Inner and outer view of the Wendelstein 7-X plasma vessel. Image and caption credit: Wendelstein 7-X and fusion – At the cutting edge of technology, brochure by Max-Planck-Institute for Plasma Physics.

Inner and outer view of the Wendelstein 7-X plasma vessel. Image and caption credit: Wendelstein 7-X and fusion – At the cutting edge of technology, brochure by Max-Planck-Institute for Plasma Physics.

We look at industries that have benefited from being involved in building Wendelstein 7-X. The world’s largest fusion device of the stellarator type, Wendelstein 7-X, had a successful first plasma discharge on 10 December 2015. The device has an extremely sophisticated structure and had numerous industries involved in supplying parts and equipment that had to meet exacting requirements.

Wendelstein 7-X’s sophisticated design has earned many epithets from quirky to a doughnut with a twist.
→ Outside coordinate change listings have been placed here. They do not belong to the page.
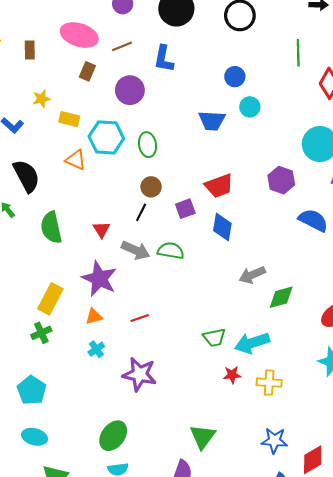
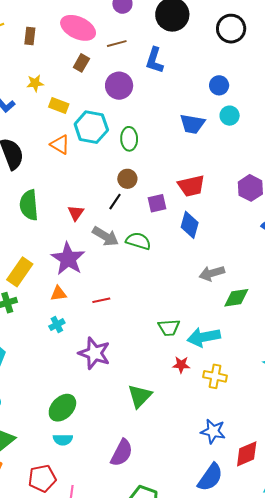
green triangle: (203, 437) -> (140, 396), moved

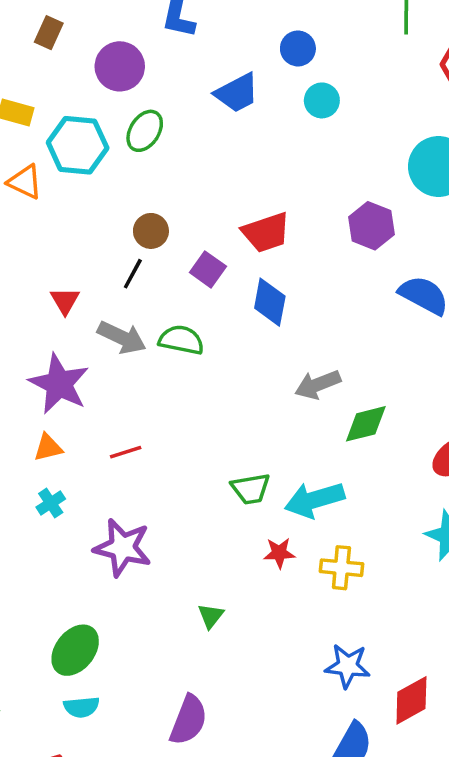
blue trapezoid: (192, 124) -> (237, 93), moved, turned -32
green ellipse: (129, 139) -> (145, 131), moved, turned 40
purple square: (157, 203) -> (208, 269), turned -36
green triangle: (140, 396) -> (211, 616), size x0.6

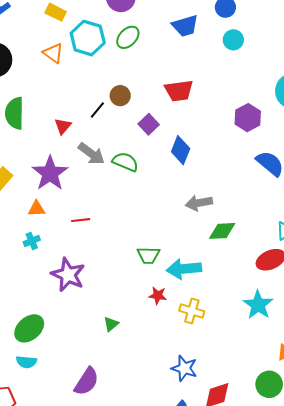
red trapezoid: (266, 232) -> (179, 91), moved
black line: (133, 274) -> (97, 110), moved

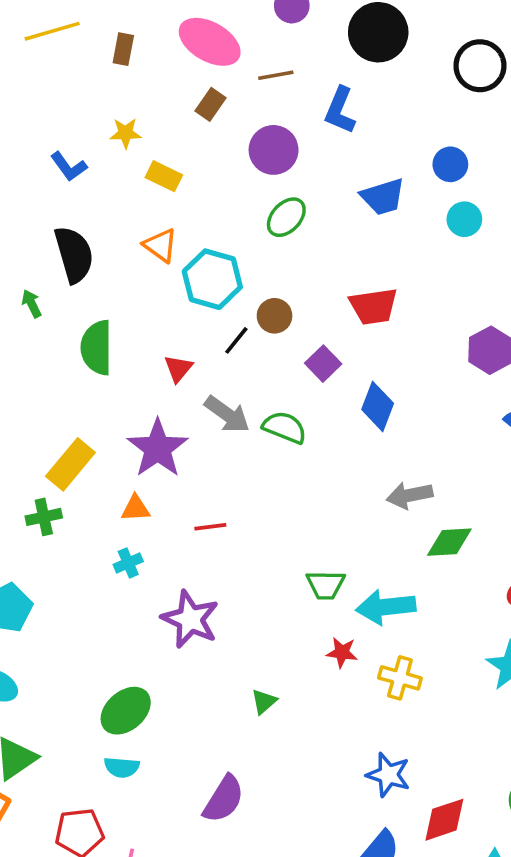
cyan hexagon: (88, 38) -> (212, 279), moved

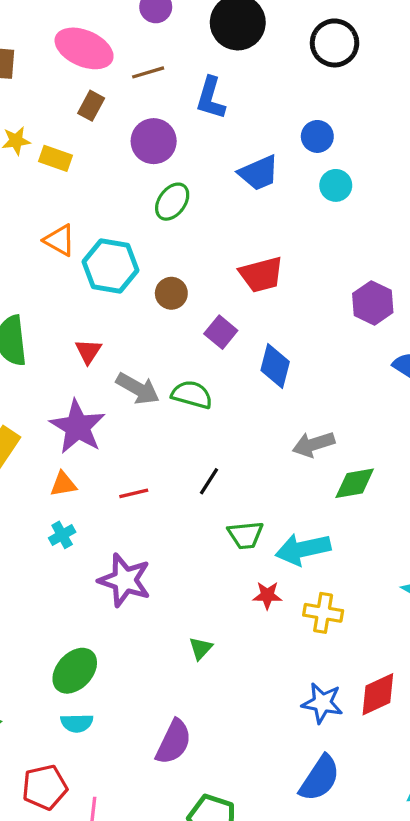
yellow rectangle: (164, 176) -> (56, 158), moved
black line: (236, 340) -> (209, 481), moved
red diamond: (444, 820) -> (378, 694), moved

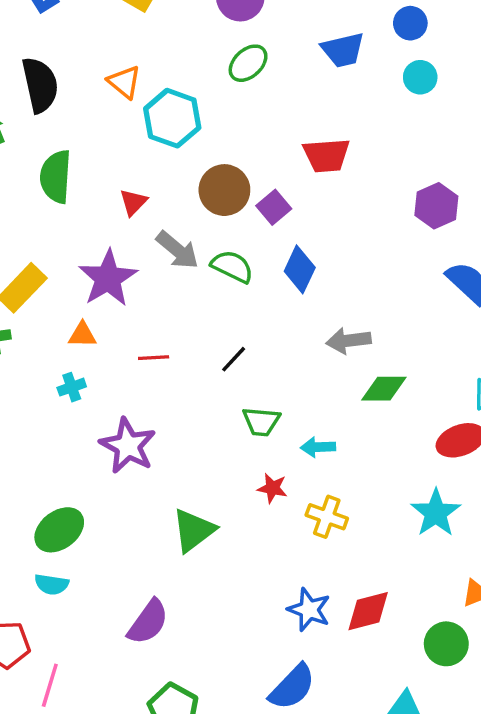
brown circle: (171, 293) -> (224, 190), moved, size x1.5
blue diamond: (275, 366) -> (300, 269), moved
cyan arrow: (303, 549) -> (318, 447), size x0.6
green triangle: (201, 648) -> (194, 530), size x1.8

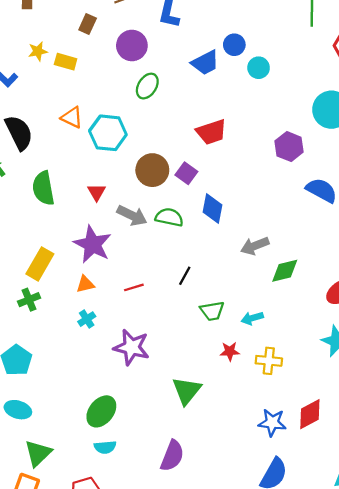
blue circle: (410, 23) -> (234, 45), moved

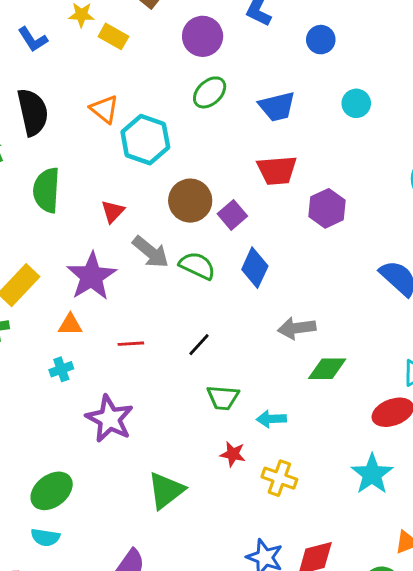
blue circle: (234, 45) -> (321, 40), moved
blue trapezoid: (205, 63) -> (277, 107), moved
purple hexagon: (289, 147) -> (327, 208), moved

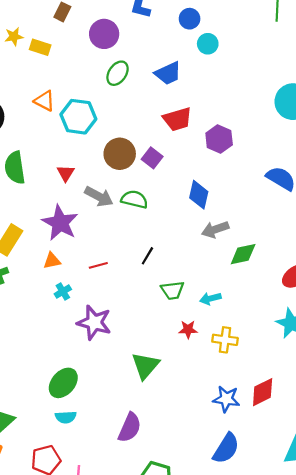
cyan circle: (356, 103) -> (208, 44), moved
blue diamond: (255, 268) -> (199, 195), moved
cyan cross: (61, 369) -> (63, 292), moved

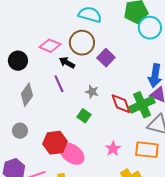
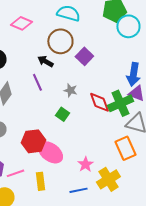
pink diamond: (50, 46) -> (21, 23), moved
pink star: (113, 149) -> (85, 164), moved
orange rectangle: (147, 150) -> (125, 148), turned 60

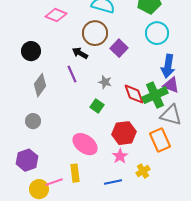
cyan circle: (128, 26) -> (157, 33), moved
red hexagon: (33, 141) -> (124, 133), moved
pink line: (15, 173) -> (54, 182), moved
yellow cross: (108, 179) -> (143, 171), size x0.6

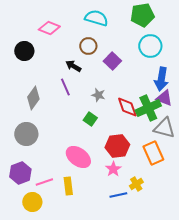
brown circle: (95, 33) -> (88, 46), size x0.7
black circle: (31, 51) -> (24, 51), moved
gray circle: (33, 121) -> (26, 134), size x1.5
pink line: (54, 182) -> (44, 182), moved
blue line: (113, 182) -> (118, 195), moved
Building the device’s complex plasma vessel was a challenge in steel construction, and the task was completed by German manufacturer MAN Diesel & Turbo SE. The stainless steel vessel with an outer diameter of 12.8 metres and height of 2.5 metres needed to precisely match the symmetry of the magnetic field which confines the hot plasma. The plasma chamber consists of 200 rings, and each ring is composed of several 15 centimetre-wide steel strips, which are bent in order to achieve the required curved geometries. To meet the design specifications of Wendelstein 7-X’s design, Max Plank Institute for Plasma Physics with MAN Diesel & Turbo SE together used new technologies in steel construction and innovative approaches, such as 3D-spatial design, laser-assisted technology to verify vessel geometry, and sophisticated welding techniques. The new technologies and approaches have already been applied to other areas such as building chemical reactors.

The complexity and the multidisciplinary nature of fusion research produced number of spin-offs that have found applications in industry, other scientific disciplines, and technological advances. The areas that have benefited from fusion research span a variety of fields ranging from medicine and material science to computing and astrophysics.

EUROfusion has identified some of these spin-offs, looked at fusion research aspects that have the potential for short-term benefits, and prepared a non-exhaustive list of fusion spin-offs which demonstrate the short-term benefits of fusion research on the way to fusion electricity.